It’s About Time

March 18, 2008

180px-clock_tower_-_palace_of_westminster_london_-_september_2006.jpg Once I was part of a small theater party that included one of the world’s most famous singers. The play was Romeo and Juliet in a remarkable production. It struck me forcibly that the director’s creativity revealed itself most vividly in manipulation of small-scale time. Everything — every word, every action — happened at the most telling moment, and not always the most obvious one.

At intermission I mentioned this to my companions, making the commonplace observation that these devices couldn’t be employed in opera, since the exact plotting of when things happen is the most basic given of the composer’s contribution to opera. It is imperious, non-negotiable.

The eminent singer recounted a particularly clear illustration of this. She was starring in a German production of an opera based on an important play. For a substantial period, the director rehearsed the singers as though they were non-singing actors. No music. Just word and action. It was, the diva told me, a memorably thrilling experience, and they all felt that this would result in the dramatic coup of their careers.

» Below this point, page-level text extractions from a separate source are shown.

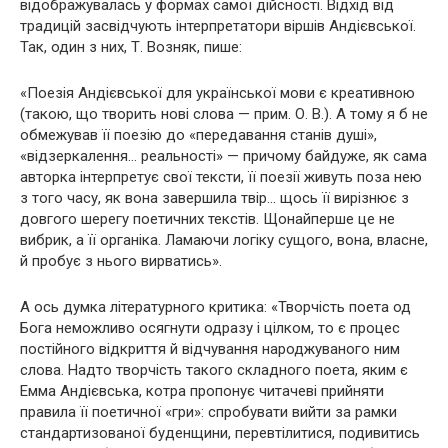
відображувалась у формах самої дійсності. Відхід від
традицій засвідчують інтерпретатори віршів Андієвської.
Так, один з них, Т. Возняк, пише:
«Поезія Андієвської для української мови є креативною
(такою, що творить нові слова — прим. О. В.). А тому я б не
обмежував її поезію до «передавання станів душі»,
«відзеркалення… реальності» — причому байдуже, як сама
авторка інтерпретує свої тексти, її поезії живуть поза нею
з того часу, як вона завершила твір… щось її вирізнює з
довгого шерегу поетичних текстів. Щонайперше це не
вибрик, а її органіка. Ламаючи логіку сущого, вона, власне,
й пробує з нього вирватись».
А ось думка літературного критика: «Творчість поета од
Бога неможливо осягнути одразу і цілком, то є процес
постійного відкриття й відчування народжуваного ним
слова. Надто творчість такого складного поета, яким є
Емма Андієвська, котра пропонує читачеві прийняти
правила її поетичної «гри»: спробувати вийти за рамки
стандартизованої буденщини, перевтілитися, подивитись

Then they added the music. “It all went right down the drain. All that work had produced results that we couldn’t use.” The reason, of course, was the temporal element. A gesture that had been searingly telling in passing could not be sustained over the long seconds, or even minutes, that the music accompanying/amplifying it would take. And there was nothing that could be done about the time the music required. Everything else had to accommodate it.

I’ve never seen a production of Victor Hugo’s Hernani, but last night at the Met I saw Verdi’s opera based on it. It was a thrilling evening that had nothing at all in common with realistic drama. In all the exciting efforts to bring the insights of legitimate theater to the operatic stage that occupy us these days, I hope we don’t forget the limits of what that can accomplish. We could ruin what is best about the special dramatic world that the opera Ernani inhabits by importing from another medium devices that are foreign to the uncompromising temporal character of early Verdi, in which a single emotion can occupy a good chunk of time, and will do so rewardingly only if we give in to the unrealism of it.

But I’m not really worried. Opera, like any other performing art is success-driven, not to say success-dependent. If something doesn’t work, we’ll be forced back to what does. Opera has its own version of the “free market,” and it won’t brook contradiction or defiance for long. So bring on the experiments, I say! Opera is clearly around for the long haul, and time is on our side.